The early jockeying for the Republican presidential nomination reveals a split in the G.O.P. between sociocultural conservatives and the economy/ national defense wing, a split likely either to expand Democratic opportunities in 2008 or to produce an exceptionally viable Republican nominee.
The most significant development at this stage of the race is the failure of any G.O.P. candidate to emerge as the consensus conservative, uniting white evangelicals, family-values traditionalists, defense hawks, and opponents of the tax and regulatory state. “There is a vacuum in the field,” says the Republican pollster Tony Fabrizio, “a big, gaping hole.”
The two Republican candidates leading in polls, John McCain and Rudy Giuliani, both fail the consensus test. Each stands to the left of the party — well to the left in Giuliani’s case — on the “traditional values” issues: sexual mores, family structure, reproductive choice, gay rights, embryonic stem cell research, and so forth.
While religious leaders and social conservatives have claimed veto power over Republican presidential candidates, there are at least three reasons to doubt this will take place:
First, the G.O.P. has a long history of sticking with front-runners. Second, socially conservative political activists in key primary and caucus states are under intense pressure to choose now, accepting the field as it is. McCain has picked up the support of one of Iowa’s top Christian power brokers, Marlys Popma, despite his denunciation six years ago of Pat Robertson and Jerry Falwell as “agents of intolerance” who “shame our faith, our party and our country.” Third, states such as Michigan, Florida, New Jersey and California are considering advancing their primaries to an early date, Feb. 5. This would weaken the leverage of religious and cultural conservatives who are strongest in the South, and would strengthen the hand of Republicans who are enthusiastic about right-libertarians like McCain and Giuliani.
Where once party leaders and institutional forces screened candidates for moral rectitude — or the semblance of it — the top four candidates in this Republican crop head into the race with nine marriages, five divorces and unknown numbers of extramarital affairs. Among them, only Mitt Romney is viewed as squeaky clean.
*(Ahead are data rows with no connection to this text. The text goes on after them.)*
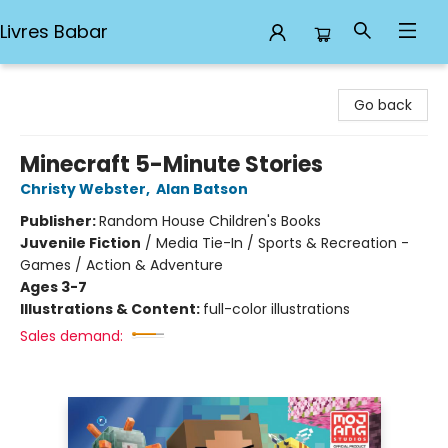
Livres Babar
Livres Babar
Go back
Minecraft 5-Minute Stories
Christy Webster
,
Alan Batson
Publisher:
Random House Children's Books
Juvenile Fiction
/
Media Tie-In / Sports & Recreation -
Games / Action & Adventure
Ages 3-7
Illustrations & Content:
full-color illustrations
Sales demand:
Public Opinion Strategies, a highly respected Republican polling firm, noted in an election post-mortem that the impact of personal scandal “on the Republican Party has been understated.” Bill McInturff, a senior partner in the firm, presented data showing that in the closing weeks of the last election, Mark Foley, the Florida Republican who resigned after disclosures that he sent sexually suggestive messages to teenage House pages, had become a better-recognized figure than either Dennis Hastert, the former House speaker, or Nancy Pelosi, his Democratic successor. In October 2006, Foley achieved the dubious distinction of a 69 percent negative rating among respondents, seven points higher than O. J. Simpson and nearly as high as Yasir Arafat.
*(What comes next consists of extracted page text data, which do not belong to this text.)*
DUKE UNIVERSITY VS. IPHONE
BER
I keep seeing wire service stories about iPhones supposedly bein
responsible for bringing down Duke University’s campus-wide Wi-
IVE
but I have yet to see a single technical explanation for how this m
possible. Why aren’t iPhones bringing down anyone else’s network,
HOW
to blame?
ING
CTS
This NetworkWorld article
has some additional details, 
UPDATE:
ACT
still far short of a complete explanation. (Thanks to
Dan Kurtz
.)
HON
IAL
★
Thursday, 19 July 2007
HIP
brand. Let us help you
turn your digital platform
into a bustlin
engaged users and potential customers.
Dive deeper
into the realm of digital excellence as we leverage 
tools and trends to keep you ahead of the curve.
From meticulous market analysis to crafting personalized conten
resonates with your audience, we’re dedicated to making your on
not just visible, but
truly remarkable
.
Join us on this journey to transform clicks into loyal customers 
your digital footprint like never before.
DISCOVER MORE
Although Romney has evidently led an uneventful private life, he is trying to forcibly reinvent himself from his incarnation as a Massachusetts governor who favored abortion rights and gay rights — almost as hard a history to surmount in the G.O.P. as the multiple marriages and divorces of McCain, Giuliani, and Newt Gingrich. (Gingrich set a new standard in nerviness by conducting an affair with a House staffer while leading the drive to impeach President Bill Clinton.)
Social-moral conflicts of the sort surfacing in the Republican Party should help the Democrats, if they choose a candidate who can capitalize on Republican disarray. Sexual mores aside, Democrats have been hampered by a long line of candidates who, no matter how virtuous (or not), have been perceived by swing voters as moralizing, elitist, egg-headed, puritanical, do-good scolds — from Adlai Stevenson to Walter Mondale to Michael Dukakis to Al Gore.
Unless the Democratic Party can suppress its inclination to pick such nominees, or can find a way to focus public attention on the opportunistic and grandstanding nature of its opponents, the weakness of social conservatives could turn out to be a Republican strength. The nomination of a McCain, or a Giuliani, could result in the selection of a candidate whose macho posture and rascal charm make for a viable general election nominee.
Thomas B. Edsall, who holds the Pulitzer-Moore Chair at the Columbia Graduate School of Journalism, is a guest columnist.